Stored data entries
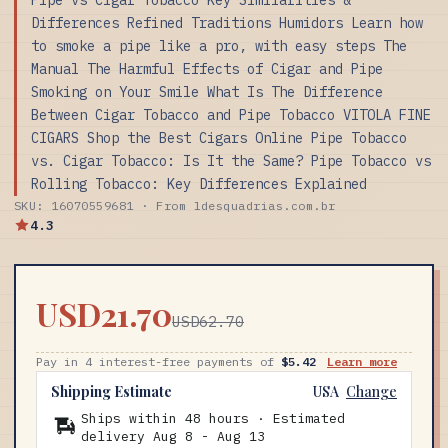
Differences Refined Traditions Humidors Learn how
to smoke a pipe like a pro, with easy steps The
Manual The Harmful Effects of Cigar and Pipe
Smoking on Your Smile What Is The Difference
Between Cigar Tobacco and Pipe Tobacco VITOLA FINE
CIGARS Shop the Best Cigars Online Pipe Tobacco
vs. Cigar Tobacco: Is It the Same? Pipe Tobacco vs
Rolling Tobacco: Key Differences Explained
SKU: 16070559681 · From ldesquadrias.com.br
4.3
USD21.70
USD62.70
Pay in 4 interest-free payments of
$5.42
Learn more
Shipping Estimate
USA
Change
Ships within 48 hours · Estimated
delivery
Aug 8
-
Aug 13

Instructions to follow:
The result should be an exact repetition of all the records. Drop the pictures.

Answer to this task:
Differences Refined Traditions Humidors Learn how
to smoke a pipe like a pro, with easy steps The
Manual The Harmful Effects of Cigar and Pipe
Smoking on Your Smile What Is The Difference
Between Cigar Tobacco and Pipe Tobacco VITOLA FINE
CIGARS Shop the Best Cigars Online Pipe Tobacco
vs. Cigar Tobacco: Is It the Same? Pipe Tobacco vs
Rolling Tobacco: Key Differences Explained
SKU: 16070559681 · From ldesquadrias.com.br
4.3
USD21.70
USD62.70
Pay in 4 interest-free payments of
$5.42
Learn more
Shipping Estimate
USA
Change
Ships within 48 hours · Estimated
delivery
Aug 8
-
Aug 13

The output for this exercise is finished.